Start of SUPPLIED DATA
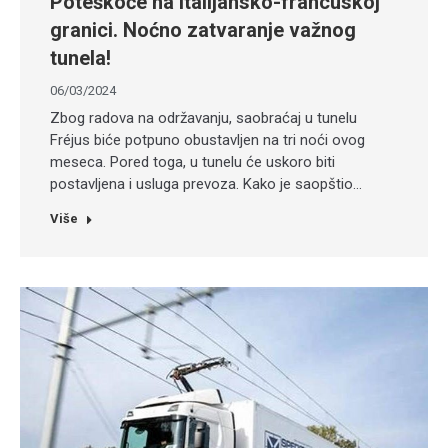
Poteškoće na italijansko-francuskoj
granici. Noćno zatvaranje važnog
tunela!
06/03/2024
Zbog radova na održavanju, saobraćaj u tunelu
Fréjus biće potpuno obustavljen na tri noći ovog
meseca. Pored toga, u tunelu će uskoro biti
postavljena i usluga prevoza. Kako je saopštio…
Više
End of SUPPLIED DATA
• [ASSIGNED TASK]: Every line from the one containing "Fréjus biće potpuno" through the final line of the data above is to be restated word for word, and nothing more.

• [ANSWER BELOW]:
Fréjus biće potpuno obustavljen na tri noći ovog
meseca. Pored toga, u tunelu će uskoro biti
postavljena i usluga prevoza. Kako je saopštio…
Više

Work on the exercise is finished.